== How to complete this task ==
With the exception of the pictures, write out the data below precisely.

== Stored data entries ==
□ □ □ □ □

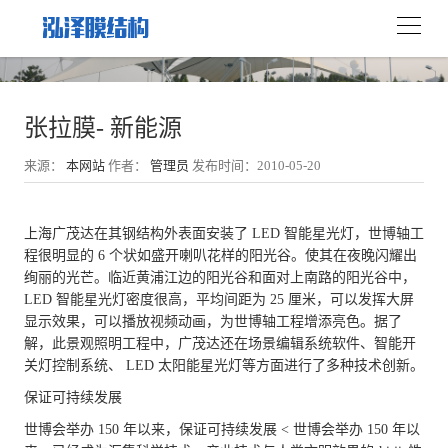
张拉膜- 新能源
来源：
本网站
作者：
管理员
发布时间：2010-05-20
上海广茂达在其钢结构外表面安装了 LED 智能星光灯，世博轴工
程很明显的 6 个状如盛开喇叭花样的阳光谷。使其在夜晚闪耀出
绚丽的光芒。临近黄浦江边的阳光谷和面对上南路的阳光谷中，
LED 智能星光灯密度很高，平均间距为 25 厘米，可以发挥大屏
显示效果，可以播放视频动画，为世博轴工程增添亮色。据了
解，此景观照明工程中，广茂达还在场景编辑系统软件、智能开
关灯控制系统、 LED 太阳能星光灯等方面进行了多种技术创新。
保证可持续发展
世博会举办 150 年以来，保证可持续发展 < 世博会举办 150 年以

□ □ □ □ □

== Answer for the task ==
张拉膜- 新能源
来源：
本网站
作者：
管理员
发布时间：2010-05-20
上海广茂达在其钢结构外表面安装了 LED 智能星光灯，世博轴工
程很明显的 6 个状如盛开喇叭花样的阳光谷。使其在夜晚闪耀出
绚丽的光芒。临近黄浦江边的阳光谷和面对上南路的阳光谷中，
LED 智能星光灯密度很高，平均间距为 25 厘米，可以发挥大屏
显示效果，可以播放视频动画，为世博轴工程增添亮色。据了
解，此景观照明工程中，广茂达还在场景编辑系统软件、智能开
关灯控制系统、 LED 太阳能星光灯等方面进行了多种技术创新。
保证可持续发展
世博会举办 150 年以来，保证可持续发展 < 世博会举办 150 年以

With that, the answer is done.